> **TASK STATEMENT**:
Provide only the number of lines in the records below that include "Вход".

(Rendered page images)
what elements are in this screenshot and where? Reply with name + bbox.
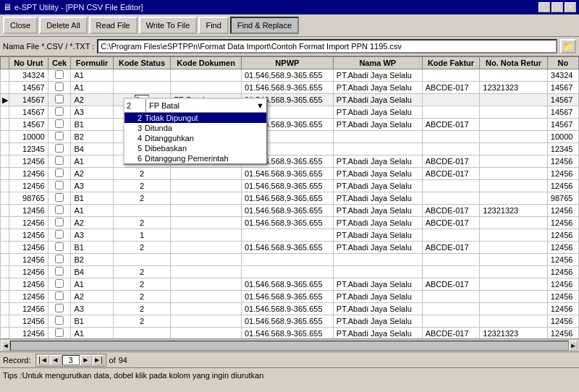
cek-cell[interactable] [48, 94, 71, 106]
cek-cell[interactable] [48, 328, 71, 339]
table-row[interactable]: 12456B1201.546.568.9-365.655PT.Abadi Jay… [1, 315, 579, 328]
scroll-left-button[interactable]: ◄ [1, 341, 10, 351]
kode-status-cell[interactable]: 1 [113, 229, 171, 242]
cek-checkbox[interactable] [55, 193, 64, 202]
filename-input[interactable] [97, 39, 557, 54]
table-row[interactable]: ▶14567A2FP Batal01.546.568.9-365.655PT.A… [1, 94, 579, 106]
cek-checkbox[interactable] [55, 218, 64, 226]
col-nota-retur[interactable]: No. Nota Retur [480, 57, 548, 69]
dropdown-item-ditanggung-pemerintah[interactable]: 6 Ditanggung Pemerintah [124, 153, 266, 163]
close-button[interactable]: × [565, 2, 576, 12]
cek-checkbox[interactable] [55, 304, 64, 312]
kode-status-cell[interactable]: 2 [113, 180, 171, 192]
kode-status-cell[interactable]: 2 [113, 217, 171, 229]
table-row[interactable]: 12456A101.546.568.9-365.655PT.Abadi Jaya… [1, 205, 579, 217]
table-row[interactable]: 34324A101.546.568.9-365.655PT.Abadi Jaya… [1, 69, 579, 82]
col-kode-faktur[interactable]: Kode Faktur [422, 57, 480, 69]
folder-button[interactable]: 📁 [560, 39, 576, 54]
table-row[interactable]: 14567A3PT.Abadi Jaya Selalu14567 [1, 106, 579, 119]
table-row[interactable]: 12456B1201.546.568.9-365.655PT.Abadi Jay… [1, 242, 579, 254]
kode-status-cell[interactable]: 2 [113, 303, 171, 315]
cek-checkbox[interactable] [55, 291, 64, 300]
kode-status-cell[interactable]: 2 [113, 168, 171, 180]
cek-checkbox[interactable] [55, 82, 64, 91]
dropdown-item-ditangguhkan[interactable]: 4 Ditangguhkan [124, 133, 266, 143]
kode-status-cell[interactable] [113, 69, 171, 82]
table-row[interactable]: 12456A3201.546.568.9-365.655PT.Abadi Jay… [1, 303, 579, 315]
nav-first-button[interactable]: |◄ [38, 355, 49, 365]
table-row[interactable]: 98765B1201.546.568.9-365.655PT.Abadi Jay… [1, 192, 579, 205]
table-row[interactable]: 10000B210000 [1, 131, 579, 143]
kode-status-cell[interactable]: 2 [113, 266, 171, 278]
cek-cell[interactable] [48, 106, 71, 119]
minimize-button[interactable]: _ [538, 2, 550, 12]
table-row[interactable]: 12456A101.546.568.9-365.655PT.Abadi Jaya… [1, 328, 579, 339]
table-row[interactable]: 12345B412345 [1, 143, 579, 155]
col-formulir[interactable]: Formulir [71, 57, 113, 69]
nav-last-button[interactable]: ►| [93, 355, 104, 365]
cek-checkbox[interactable] [55, 95, 64, 103]
dropdown-item-ditunda[interactable]: 3 Ditunda [124, 123, 266, 133]
cek-checkbox[interactable] [55, 205, 64, 214]
cek-cell[interactable] [48, 168, 71, 180]
table-container[interactable]: No Urut Cek Formulir Kode Status Kode Do… [0, 56, 579, 338]
col-npwp[interactable]: NPWP [241, 57, 333, 69]
cek-cell[interactable] [48, 266, 71, 278]
kode-status-cell[interactable] [113, 205, 171, 217]
cek-checkbox[interactable] [55, 70, 64, 79]
kode-status-cell[interactable]: 2 [113, 242, 171, 254]
cek-cell[interactable] [48, 254, 71, 266]
table-row[interactable]: 12456A2201.546.568.9-365.655PT.Abadi Jay… [1, 217, 579, 229]
col-nama-wp[interactable]: Nama WP [333, 57, 422, 69]
cek-cell[interactable] [48, 69, 71, 82]
delete-all-button[interactable]: Delete All [39, 17, 87, 34]
kode-status-dropdown[interactable]: FP Batal ▼ 2 Tidak Dipungut 3 Ditunda 4 … [123, 98, 268, 165]
find-button[interactable]: Find [198, 17, 228, 34]
close-toolbar-button[interactable]: Close [3, 17, 38, 34]
table-row[interactable]: 12456A31PT.Abadi Jaya Selalu12456 [1, 229, 579, 242]
scroll-right-button[interactable]: ► [569, 341, 578, 351]
cek-cell[interactable] [48, 82, 71, 94]
cek-cell[interactable] [48, 242, 71, 254]
cek-cell[interactable] [48, 278, 71, 291]
table-row[interactable]: 14567B101.546.568.9-365.655PT.Abadi Jaya… [1, 119, 579, 131]
cek-checkbox[interactable] [55, 119, 64, 128]
cek-checkbox[interactable] [55, 316, 64, 325]
cek-checkbox[interactable] [55, 169, 64, 177]
cek-checkbox[interactable] [55, 267, 64, 276]
dropdown-arrow-icon[interactable]: ▼ [254, 101, 266, 110]
horizontal-scrollbar[interactable] [10, 341, 569, 351]
cek-checkbox[interactable] [55, 255, 64, 263]
cek-cell[interactable] [48, 119, 71, 131]
table-row[interactable]: 12456B212456 [1, 254, 579, 266]
table-row[interactable]: 12456A3201.546.568.9-365.655PT.Abadi Jay… [1, 180, 579, 192]
maximize-button[interactable]: □ [551, 2, 563, 12]
cek-checkbox[interactable] [55, 230, 64, 239]
kode-status-cell[interactable]: 2 [113, 315, 171, 328]
cek-checkbox[interactable] [55, 107, 64, 116]
cek-checkbox[interactable] [55, 181, 64, 189]
table-row[interactable]: 12456A2201.546.568.9-365.655PT.Abadi Jay… [1, 291, 579, 303]
kode-status-cell[interactable] [113, 82, 171, 94]
col-kode-dokumen[interactable]: Kode Dokumen [171, 57, 242, 69]
cek-checkbox[interactable] [55, 144, 64, 153]
dropdown-item-tidak-dipungut[interactable]: 2 Tidak Dipungut [124, 113, 266, 123]
cek-cell[interactable] [48, 291, 71, 303]
kode-status-cell[interactable] [113, 254, 171, 266]
cek-checkbox[interactable] [55, 132, 64, 140]
cek-cell[interactable] [48, 192, 71, 205]
cek-cell[interactable] [48, 131, 71, 143]
write-to-file-button[interactable]: Write To File [139, 17, 198, 34]
kode-status-cell[interactable]: 2 [113, 291, 171, 303]
cek-checkbox[interactable] [55, 242, 64, 251]
col-no[interactable]: No [547, 57, 578, 69]
cek-checkbox[interactable] [55, 279, 64, 288]
cek-checkbox[interactable] [55, 328, 64, 337]
kode-status-cell[interactable]: 2 [113, 192, 171, 205]
table-row[interactable]: 12456B4212456 [1, 266, 579, 278]
col-cek[interactable]: Cek [48, 57, 71, 69]
cek-cell[interactable] [48, 155, 71, 168]
cek-cell[interactable] [48, 143, 71, 155]
read-file-button[interactable]: Read File [89, 17, 138, 34]
col-no-urut[interactable]: No Urut [9, 57, 48, 69]
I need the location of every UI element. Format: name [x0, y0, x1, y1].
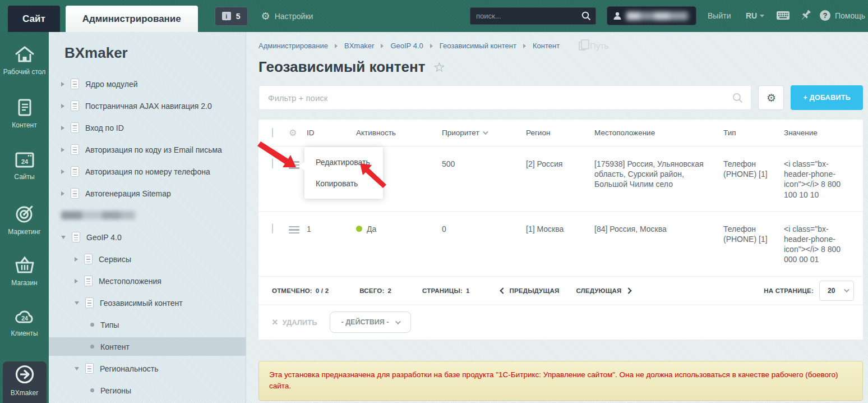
column-header-region[interactable]: Регион [526, 129, 594, 137]
menu-item-sitemap[interactable]: Автогенерация Sitemap [49, 182, 246, 204]
search-icon[interactable] [732, 93, 743, 103]
cell-type: Телефон (PHONE) [1] [723, 159, 784, 179]
notification-count: 5 [236, 12, 241, 21]
column-header-active[interactable]: Активность [356, 129, 442, 137]
question-icon: ? [820, 10, 830, 21]
context-menu-item-copy[interactable]: Копировать [304, 173, 383, 194]
menu-item-ajax-nav[interactable]: Постраничная AJAX навигация 2.0 [49, 95, 246, 117]
column-header-priority[interactable]: Приоритет [442, 129, 526, 137]
bullet-icon [90, 345, 94, 349]
user-menu[interactable] [607, 6, 696, 25]
menu-item-label: Вход по ID [85, 123, 124, 132]
per-page-select[interactable]: 20 [819, 281, 854, 301]
row-checkbox[interactable] [272, 158, 273, 168]
sidebar-item-desktop[interactable]: Рабочий стол [2, 45, 47, 98]
columns-gear-icon[interactable]: ⚙ [289, 128, 297, 138]
menu-item-label: Геозависимый контент [100, 299, 183, 308]
next-page-link[interactable]: СЛЕДУЮЩАЯ [576, 287, 630, 294]
menu-item-label: Регионы [100, 386, 131, 395]
search-icon[interactable] [581, 11, 591, 21]
grid-settings-button[interactable]: ⚙ [758, 85, 784, 110]
chevron-right-icon [61, 82, 64, 86]
chevron-down-icon [75, 367, 79, 370]
marketing-target-icon [15, 204, 35, 224]
cell-region: [2] Россия [526, 159, 594, 169]
menu-item-types[interactable]: Типы [49, 314, 246, 336]
menu-item-login-by-id[interactable]: Вход по ID [49, 117, 246, 139]
svg-text:24: 24 [21, 158, 28, 165]
user-name-redacted [626, 12, 688, 20]
settings-button[interactable]: ⚙ Настройки [261, 11, 313, 21]
per-page-label: НА СТРАНИЦЕ: [764, 287, 814, 294]
menu-item-redacted[interactable] [49, 204, 246, 226]
breadcrumb-link[interactable]: Геозависимый контент [440, 42, 516, 50]
sidebar-item-bxmaker[interactable]: BXmaker [3, 361, 47, 403]
menu-item-regionality[interactable]: Региональность [49, 358, 246, 379]
keyboard-icon[interactable] [776, 10, 790, 21]
prev-page-link[interactable]: ПРЕДЫДУЩАЯ [501, 287, 560, 294]
breadcrumb-link[interactable]: Администрирование [258, 42, 328, 50]
notifications-button[interactable]: i 5 [215, 7, 248, 26]
tab-site[interactable]: Сайт [8, 6, 60, 32]
bxmaker-arrow-icon [14, 364, 35, 385]
menu-item-locations[interactable]: Местоположения [49, 270, 246, 292]
sidebar-item-clients[interactable]: 24 Клиенты [2, 309, 47, 361]
menu-item-content-selected[interactable]: Контент [49, 337, 246, 356]
column-header-value[interactable]: Значение [784, 129, 863, 137]
menu-title: BXmaker [64, 44, 246, 62]
document-icon [84, 276, 93, 286]
menu-item-core[interactable]: Ядро модулей [49, 73, 246, 95]
menu-item-geoip[interactable]: GeoIP 4.0 [49, 226, 246, 248]
actions-dropdown[interactable]: - ДЕЙСТВИЯ - [330, 312, 412, 333]
delete-button[interactable]: × УДАЛИТЬ [272, 317, 317, 327]
main-content: Администрирование BXmaker GeoIP 4.0 Геоз… [246, 32, 868, 403]
active-status-dot [356, 226, 362, 232]
select-all-checkbox[interactable] [272, 128, 273, 138]
column-header-type[interactable]: Тип [723, 129, 784, 137]
language-selector[interactable]: RU [746, 11, 764, 20]
sidebar-item-shop[interactable]: Магазин [2, 256, 47, 309]
menu-item-phone-auth[interactable]: Авторизация по номеру телефона [49, 161, 246, 182]
topbar-search-input[interactable] [470, 12, 581, 20]
favorite-star-icon[interactable]: ☆ [433, 61, 445, 74]
topbar: Сайт Администрирование i 5 ⚙ Настройки В… [0, 0, 868, 32]
menu-item-label: Типы [100, 320, 119, 329]
column-header-id[interactable]: ID [307, 129, 356, 137]
sidebar-item-content[interactable]: Контент [2, 98, 47, 151]
sidebar-item-marketing[interactable]: Маркетинг [2, 204, 47, 257]
help-button[interactable]: ? Помощь [820, 10, 865, 21]
path-button[interactable]: Путь [579, 41, 608, 51]
column-header-location[interactable]: Местоположение [594, 129, 723, 137]
chevron-right-icon [75, 257, 78, 262]
row-checkbox[interactable] [272, 223, 273, 233]
menu-item-label: Контент [100, 342, 130, 351]
document-icon [72, 232, 80, 242]
row-menu-icon[interactable] [289, 226, 299, 234]
menu-item-email-auth[interactable]: Авторизация по коду из Email письма [49, 139, 246, 161]
cell-active: Да [356, 224, 442, 234]
document-icon [71, 100, 79, 111]
breadcrumb-link[interactable]: GeoIP 4.0 [390, 42, 423, 50]
info-bubble-icon: i [222, 12, 231, 20]
row-menu-icon[interactable] [289, 161, 299, 169]
bullet-icon [90, 388, 94, 392]
pin-icon[interactable] [800, 8, 812, 22]
menu-item-label: Ядро модулей [85, 80, 137, 89]
copy-icon [579, 42, 586, 51]
logout-link[interactable]: Выйти [708, 11, 731, 20]
menu-item-regions[interactable]: Регионы [49, 379, 246, 401]
gear-icon: ⚙ [261, 11, 270, 21]
add-button[interactable]: + ДОБАВИТЬ [791, 85, 863, 110]
breadcrumb-link[interactable]: Контент [533, 42, 560, 50]
tab-administration[interactable]: Администрирование [66, 6, 198, 32]
sidebar-item-sites[interactable]: 24 Сайты [2, 151, 47, 204]
help-label: Помощь [835, 11, 865, 20]
path-label: Путь [590, 41, 608, 51]
filter-search-input[interactable] [259, 93, 732, 103]
cell-id: 1 [307, 224, 356, 234]
total-label: ВСЕГО: [359, 287, 384, 294]
menu-item-geo-content[interactable]: Геозависимый контент [49, 292, 246, 314]
breadcrumb-link[interactable]: BXmaker [344, 42, 374, 50]
menu-item-services[interactable]: Сервисы [49, 248, 246, 270]
context-menu-item-edit[interactable]: Редактировать [304, 152, 383, 173]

> **REPLY**:
2